Looking For Great Value Hiking Boots?

You’re in the right place! In this guide, we will be covering the following:

    • Why you need a great pair of hiking boots
    • What goes into the making of a reliable, comfortable boot
    • What to consider when buying
    • Reviews of the best affordable hiking boots on the market
    • Our unbiased recommendation on the #1 budget hiking boot

No piece of kit impacts the success and comfort of our hiking adventures more than what we wear on our feet. Unlike our backpacks or jackets, for example, getting this one wrong could result in hour upon hour of pain and discomfort and make those adventures more likely to fall into the “misadventure” column.

Avoiding the above is a lot trickier when buying at the budget end of the market.

Here, there are plenty of bargains to be found, of course…

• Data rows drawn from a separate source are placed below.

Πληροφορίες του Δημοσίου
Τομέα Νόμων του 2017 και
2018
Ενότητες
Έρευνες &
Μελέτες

…but beware of the many unworthy options that are dead-certs to disintegrate a few months down the line or turn your hikes into true suffer-fests. Blisters, bunions, foot cramp, and head-over-heel tumbles are a few of the misfortunes that might await!

In short, finding the best budget hiking boot is a trail addled with plenty of pitfalls.

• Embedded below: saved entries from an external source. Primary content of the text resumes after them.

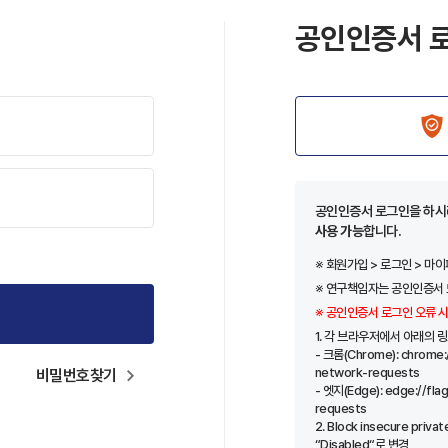
공인인증서 
공인인증서 로그인을 하
사용 가능
합니다.
※ 회원가입 > 로그인 > 
※ 연구책임자는 공인인증서 
※ 공인인증서 로그인 오류 시
1. 각 브라우저에서 아래의 
- 크롬(Chrome): chrome:/
network-requests
비밀번호찾기
- 엣지(Edge): edge://fla
requests
2. Block insecure priv
“Disabled“로 변경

But fear not, dear reader! In this guide, we’re going to usher you around those pitfalls by delivering a detailed buyer’s guide to the best cheap hiking boots on the market along with our top 7 picks for this year.

Best Budget-Friendly Hiking Boots by Category

3-Season: Merrell Forestbound Mid, Salomon Quest Prime GTX, Timberland White Ledge
Lightweight: Merrell Moab 2 Vent Mid, Timberland White Ledge, Adidas Terrex Eastrail Mid GTX
Leather: Merrell Forestbound Mid, Timberland White Ledge
Waterproof: Merrell Forestbound Mid, Salomon Quest Prime GTX, Timberland White Ledge, Adidas Terrex Eastrail Mid GTX, Hi-Tec Men’s Altitude Lite I, Columbia Newton Ridge Plus II

Editor’s Choice

Timberland White Ledge Men’s Boot

Timberland Men's White Ledge Mid Waterproof Hiking Boot, Wheat, 7

The White Ledge wins our vote as the best budget hiking boots for a number of reasons. They’re light, robust, waterproof, and comfortable. They boast an overall quality of build that, to our minds, is on a par with many of their far pricier competitors.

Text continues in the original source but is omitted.